Ensaio e tem gente que
não passa disto

O infeliz do I
Sempre um Idiota
Um Imbecil, um improdutivo
está sempre introduzindo e
sempre negando
E com impulso é sempre
induzido a qualquer coisa

Oh! ô, ô, oia, oi, Oooo...
Oh - na exclamação
Ô - qué saí daí?
Ó - apontando
Oia - só pra ver
Oi - pra cumprimentá
Oooo... pra parar burro

Agora é vez do U e
o negócio fica feio quando este mesmo U aparece
Que quando não é vaia
sempre com um tal consoante
... poder mandar muita gente
- e aí ninguém bebe
só toma.

Na Literatura de Cordel os autores dos livretos apenas não refletem em seus versos a individualidade, mas resumem elementos formadores da coletividade, sendo esse o ponto alto da receptividade pelo povo, pois fato e opinião se misturam, ou seja, junto com a informação, o leitor ou ouvinte recebe também uma carga de elogio ou crítica, sobre o assunto, e como é sabido, ninguém gosta de um fato seco, sem comentários.

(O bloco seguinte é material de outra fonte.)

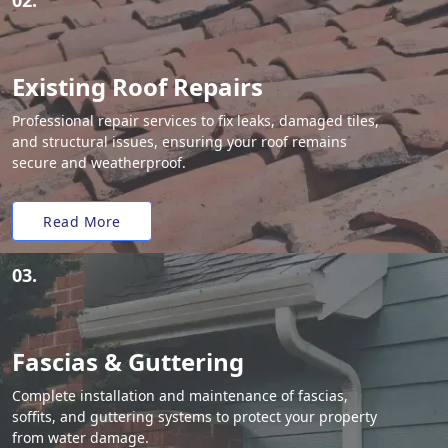
02.
Existing Roof Repairs
Professional repair services to fix leaks, damaged tiles,
and structural issues, ensuring your roof remains
secure and weatherproof.
Read More
03.
Fascias & Guttering
Complete installation and maintenance of fascias,
soffits, and guttering systems to protect your property
from water damage.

Diz-se que os livretos dos jornalistas do povo de Cubatão circulam nas feiras do Nordeste, sendo seus versos cantados por cegos violeiros no Mercado de Água de Meninos, por repentistas de João Pessoa, na Feira de Santana, em Salvador, em Sergipe, no Recife, além da Vila Nova, um bairro de Cubatão onde eclodiram os primeiros versos dos que aqui introduziram a Literatura de Cordel, não mais nordestina, mas cubatense, fazendo com que nossas manifestações figurem também nos cenários do Folclore Nacional.